In ogni caso, la decisione presa dall’Ufficio per la difesa della costituzione di considerare estremista di destra e non solo populista AfD rischia di rimanere un rilievo isolato, con scarse conseguenze sotto il profilo giuridico e degli assetti istituzionali, vista la propensione dei cristiano-democratici di Friedrich Merz a trattare con Alternative, che nel frattempo continua a crescere nei sondaggi, ed è data oggi oltre il 23% nelle intenzioni di voto. Sembra impensabile che un partito con un simile seguito possa essere messo fuori legge, in barba ai contenuti politici di cui è portatore, che certo non si accordano con la legge fondamentale tedesca.
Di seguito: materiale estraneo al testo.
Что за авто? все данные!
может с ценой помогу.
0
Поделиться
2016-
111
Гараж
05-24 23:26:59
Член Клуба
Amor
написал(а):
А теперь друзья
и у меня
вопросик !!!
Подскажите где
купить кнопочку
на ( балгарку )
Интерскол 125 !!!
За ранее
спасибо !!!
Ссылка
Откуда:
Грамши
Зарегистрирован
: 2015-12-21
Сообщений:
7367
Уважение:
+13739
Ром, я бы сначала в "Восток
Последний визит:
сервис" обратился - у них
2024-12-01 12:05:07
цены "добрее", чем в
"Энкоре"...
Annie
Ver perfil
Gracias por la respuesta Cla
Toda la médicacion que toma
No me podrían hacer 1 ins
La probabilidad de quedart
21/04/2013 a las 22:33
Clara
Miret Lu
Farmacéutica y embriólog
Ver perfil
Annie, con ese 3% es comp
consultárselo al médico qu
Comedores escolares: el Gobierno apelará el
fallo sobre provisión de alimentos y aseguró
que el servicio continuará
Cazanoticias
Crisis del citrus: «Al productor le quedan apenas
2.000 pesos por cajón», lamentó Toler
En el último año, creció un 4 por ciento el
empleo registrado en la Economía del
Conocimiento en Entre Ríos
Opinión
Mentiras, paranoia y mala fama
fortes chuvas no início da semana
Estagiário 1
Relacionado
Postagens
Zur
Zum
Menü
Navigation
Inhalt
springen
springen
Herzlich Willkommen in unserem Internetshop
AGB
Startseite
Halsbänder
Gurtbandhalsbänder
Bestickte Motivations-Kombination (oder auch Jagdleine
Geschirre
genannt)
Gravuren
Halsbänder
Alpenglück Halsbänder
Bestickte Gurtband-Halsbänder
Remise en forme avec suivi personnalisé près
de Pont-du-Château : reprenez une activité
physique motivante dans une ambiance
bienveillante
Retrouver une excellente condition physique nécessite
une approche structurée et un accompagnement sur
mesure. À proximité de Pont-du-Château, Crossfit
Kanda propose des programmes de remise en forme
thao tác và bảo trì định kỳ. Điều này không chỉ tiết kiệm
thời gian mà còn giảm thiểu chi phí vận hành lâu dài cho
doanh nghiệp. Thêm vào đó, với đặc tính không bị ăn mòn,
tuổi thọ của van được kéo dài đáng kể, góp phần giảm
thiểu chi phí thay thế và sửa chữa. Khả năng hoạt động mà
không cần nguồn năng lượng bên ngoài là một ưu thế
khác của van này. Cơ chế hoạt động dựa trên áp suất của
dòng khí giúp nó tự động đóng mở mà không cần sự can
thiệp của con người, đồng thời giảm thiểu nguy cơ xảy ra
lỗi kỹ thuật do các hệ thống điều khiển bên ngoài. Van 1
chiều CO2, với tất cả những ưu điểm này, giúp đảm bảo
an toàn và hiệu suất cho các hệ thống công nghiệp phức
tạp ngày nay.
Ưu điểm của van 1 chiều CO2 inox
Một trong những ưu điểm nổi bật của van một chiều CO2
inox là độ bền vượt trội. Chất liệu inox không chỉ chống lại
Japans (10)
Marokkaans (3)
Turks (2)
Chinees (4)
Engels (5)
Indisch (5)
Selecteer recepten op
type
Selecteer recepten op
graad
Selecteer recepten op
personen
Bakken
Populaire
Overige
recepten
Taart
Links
Ma per il momento una simile scelta non è contemplata, nonostante le voci di coloro, come la ministra della Giustizia socialdemocratica, Nancy Faser, che sostengono che AfD andrebbe messa al bando perché non può essere contrastata con il solo dibattito politico, dato che persegue, in ultima analisi, l’obiettivo di eliminare la democrazia. Il principale promotore della campagna di divieto, Marco Wanderwitz (Cdu), ha dichiarato: “Minoranze di ogni tipo, tutti i partiti democratici, le istituzioni dello Stato di diritto: vengono tutti attaccati, minacciati e messi alla berlina dalla mattina alla sera. Il messaggio di fondo è sempre: quando arriverà il giorno, vi daremo la caccia”. Il timore è però che se si insiste sulla messa al bando la AfD potrebbe coltivare la sua narrativa vittimistica e guadagnare ulteriori simpatizzanti. Certo, padroneggiare l’equilibrio tra il non cedere a un atteggiamento difensivo generalizzato nei confronti del partito e, allo stesso tempo, prendere nettamente le distanze dall’estremismo di destra potrebbe non essere facile nella pratica, ma può avere successo. Bisognerebbe spiegare seriamente quali soluzioni sono praticabili senza mettere in discussione i princìpi fondamentali della democrazia, contrastare il partito in modo argomentativo, denunciarne sistematicamente e pubblicamente le contraddizioni e le violazioni antidemocratiche. Ma chi sarà in grado di farlo?